Bu ressamlar kendilerine Yeniler adını verirken 1939 yılında Edebiyatta da bir hareket başlamıştı. Bu edebi hareket, Orhan Veli, Melih Cevdet Anday ve Oktay Rifat, tarafından başlatılmış, bu edebi harekete de " I. Yeni" veya Garipçiler, hareketi denilmeye başlanmıştı.
1940’larda edebiyat alanında da etkisini göstermiş olan toplumcu ya da toplumsal gerçekçi eğilimler ile resim sanatımızda da kendi insanımıza, toprağımıza ve yaşantımıza dönülmesi gereğini savunan genç sanatçıların “Yeniler” grubunu oluşturmasına zemin hazırlamıştı. Edebiyattaki, sosyal gerçekçilik hareketleri resim sanatında da bir karşılık bulmaya başlamıştı.

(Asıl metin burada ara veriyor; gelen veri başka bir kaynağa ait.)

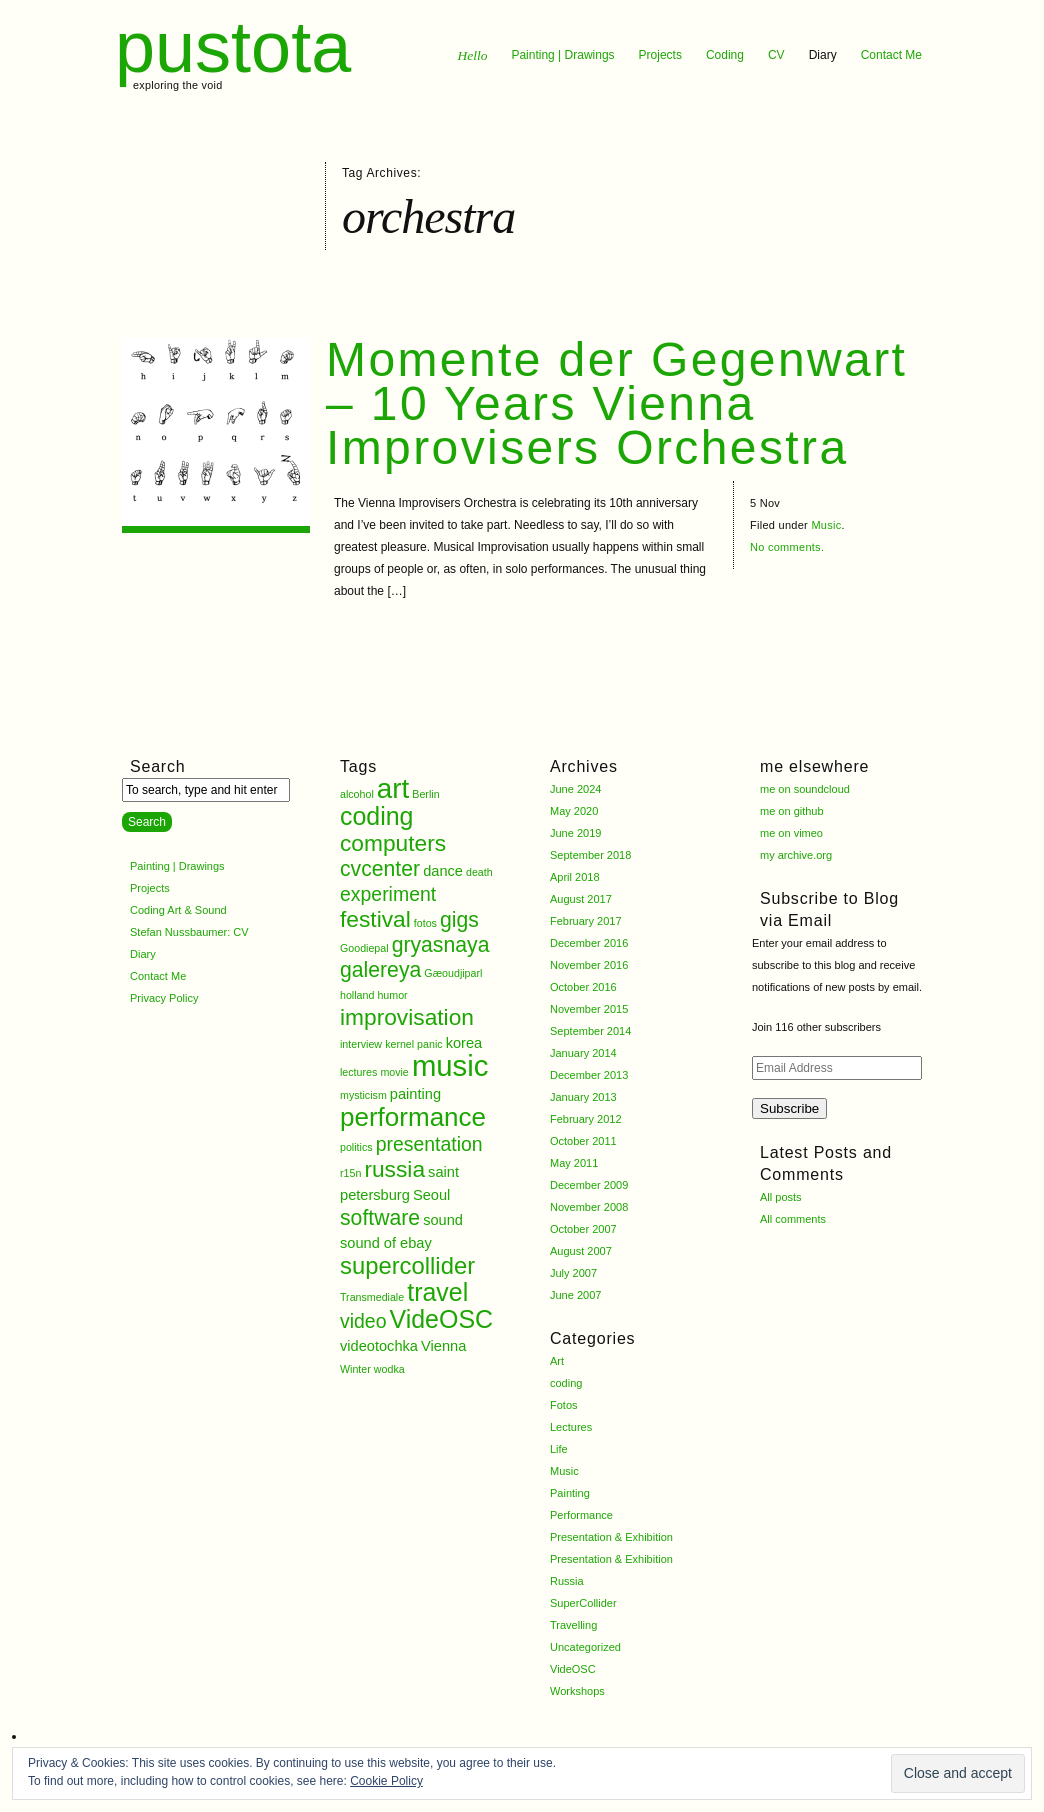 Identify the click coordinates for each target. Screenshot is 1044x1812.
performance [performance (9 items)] (413, 1117)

Yeniler ise 1940’da akademinin yüksek resim bölümünün faaliyete geçmesiyle, toplum yaşamına ağırlık veren yeni bir resim anlayışı oluşturmaktı. “Yeniler” ya da “Liman Ressamları” grubu olarak adlandırılan grubun amacı, toplumla ilişkisi zayıflamış olan sanatı, toplumsal yaşamdan aldığı konulara ağırlık vermek suretiyle, insan ve çevre temeli üzerinde geliştirmekti
Yeniler Grubu yaptıkları resimlerinde sosyal gerçekçilik anlayışına uygun olarak Anadolu insanlarının motiflerini özgün resimlerle ortaya koyuyorlardı. " Sanatın salt biçimden çok, bir içeriği olması gerektiğini savunan bu gurubun elemanlarından bazıları zamanla bu düşünce biçimden uzaklaşsalar da Mümtaz Yener içinde insanın olmadığı çok az resim yapmıştır." (lebriz.com/pages/lsd.aspx?lang)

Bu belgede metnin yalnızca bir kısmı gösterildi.